Para quem ainda não soube, a White Wolf abriu uma sub-linha de produtos para World of Darkness: histórias semi-prontas em formato exclusivamente eletrônico (e-books) para quem quiser ter um ponto de partida e começar uma crônica. A sub-linha foi batizada de Storytelling Adventure System, ou SAS.

A diferença destas histórias para aquelas geralmente publicadas nos Apêndices de certos livros (como os livros básicos e de cenário/cidades) é que estas são classificadas de acordo com níveis de desafio. Sim, eu sei que cheira a aventuras de D&D com suas recomendações do tipo “para personagens de nível 7 a 9″, mas a classificação aqui é mais livre: as cenas, e a história como um todo, recebem um “nível de dificuldade” de 1 a 5 (como os Atributos) e de acordo com o foco em habilidades Mentais, Sociais e Físicas. Também inclui uma estimativa de XP inicial para os personagens que participarem delas (por enquanto, todas as histórias publicadas prevêem personagens iniciantes, com zero a 34 xp extras ganhos desde o momento de criação).

Para quem quiser dar uma olhada, o SAS tem seu próprio site, e um guia sobre o SAS para download gratuito.

Cheguei a dar uma olhada na aventura para Requiem, chamada The Resurrectionists. A resenha completa deve aparecer em algum momento quando conseguir lê-la com calma, mas as impressões que tive do SAS foram as seguintes:

- A história parece ser não apenas voltada para personagens iniciantes, mas para Narradores iniciantes: a idéia da classificação de cenas soa apenas como uma forma de referência simples, sob medida para aqueles jogadores vindos de D&D e outros sistemas - normalmente com dificuldades de compreender que, neste cenário, um bom conflito/antagonista não se mede pelo número de ‘bolinhas’ que ele tem e que, por isso, não há “tabela de encontros por nível” (agh).

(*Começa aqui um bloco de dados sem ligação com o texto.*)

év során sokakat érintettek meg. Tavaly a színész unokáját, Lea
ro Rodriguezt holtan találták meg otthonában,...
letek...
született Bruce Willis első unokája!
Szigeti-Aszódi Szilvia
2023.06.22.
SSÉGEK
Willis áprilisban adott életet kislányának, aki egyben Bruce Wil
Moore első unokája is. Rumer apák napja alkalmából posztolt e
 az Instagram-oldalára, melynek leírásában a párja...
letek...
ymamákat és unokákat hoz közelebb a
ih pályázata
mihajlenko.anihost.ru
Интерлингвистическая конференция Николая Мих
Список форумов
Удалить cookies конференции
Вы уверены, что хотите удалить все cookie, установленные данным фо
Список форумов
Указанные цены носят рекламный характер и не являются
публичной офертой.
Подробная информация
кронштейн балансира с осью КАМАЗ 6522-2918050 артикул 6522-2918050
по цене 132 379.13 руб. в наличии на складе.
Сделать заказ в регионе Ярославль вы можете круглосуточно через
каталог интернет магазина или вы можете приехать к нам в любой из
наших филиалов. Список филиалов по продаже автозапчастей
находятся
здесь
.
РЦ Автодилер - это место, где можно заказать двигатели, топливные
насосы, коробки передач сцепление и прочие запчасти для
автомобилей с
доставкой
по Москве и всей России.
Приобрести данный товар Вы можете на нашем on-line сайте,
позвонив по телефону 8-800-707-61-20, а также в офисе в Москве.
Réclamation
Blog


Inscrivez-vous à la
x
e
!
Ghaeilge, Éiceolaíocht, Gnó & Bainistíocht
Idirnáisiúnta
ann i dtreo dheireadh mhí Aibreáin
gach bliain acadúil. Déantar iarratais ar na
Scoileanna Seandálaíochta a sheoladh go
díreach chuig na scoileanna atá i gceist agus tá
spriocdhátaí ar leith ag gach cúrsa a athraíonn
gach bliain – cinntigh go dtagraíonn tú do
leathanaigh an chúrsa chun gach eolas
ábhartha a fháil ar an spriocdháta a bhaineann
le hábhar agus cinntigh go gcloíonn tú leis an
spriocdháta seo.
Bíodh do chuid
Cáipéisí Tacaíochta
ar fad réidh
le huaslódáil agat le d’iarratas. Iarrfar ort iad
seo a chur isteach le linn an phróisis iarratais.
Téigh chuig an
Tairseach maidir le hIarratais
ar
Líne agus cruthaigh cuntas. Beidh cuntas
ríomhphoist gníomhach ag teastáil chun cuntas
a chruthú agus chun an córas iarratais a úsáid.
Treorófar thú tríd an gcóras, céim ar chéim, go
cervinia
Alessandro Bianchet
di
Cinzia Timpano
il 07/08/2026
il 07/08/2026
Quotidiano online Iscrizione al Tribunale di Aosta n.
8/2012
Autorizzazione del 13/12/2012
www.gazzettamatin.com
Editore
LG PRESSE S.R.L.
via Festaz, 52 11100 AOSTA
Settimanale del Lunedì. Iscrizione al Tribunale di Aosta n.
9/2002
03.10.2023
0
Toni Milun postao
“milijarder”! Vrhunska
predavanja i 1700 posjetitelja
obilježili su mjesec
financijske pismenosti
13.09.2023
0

- A premissa geral de The Resurrectionists não é das mais criativas (o círculo de personagens deve ‘resgatar’ um ancião misterioso do torpor), mas a organização do material, sim. Todas as cenas têm classificação própria, o que serve de bom augúrio para saber o que esperar quando rodar aquela cena, de acordo com as capacidades dos personagens dos jogadores.

- Os ‘cartões’ de resumo de cada cena são um belo recurso de organização para o Narrador, e o documento inclui versões em branco para serem preenchidas à vontade.

- As cenas não são apresentadas de uma maneira estritamente linear. Isto é, o Narrador pode usá-las na ordem apresentada, ou como situações isoladas que acontecem de acordo com as ações dos jogadores, ou até mesmo descartar e rearranjar algumas.

- Não falta, como usual no novo World of Darkness, discussões sobre como encaixar a premissa da história às necessidades da sua crônica.

Enfim, parece uma idéia interessante, especialmente se ajudar a ‘converter’ de vez jogadores vindos de outros sistemas. Vamos ver como se saem as histórias voltadas para personagens mais experientes, e crônicas em andamento há mais tempo (quando, normalmente, estas já estão estabelecidas há tempo suficiente para “gerar” acontecimentos e tramas quase sozinhas - o que torna mais difícil incorporar uma história pré-pronta qualquer).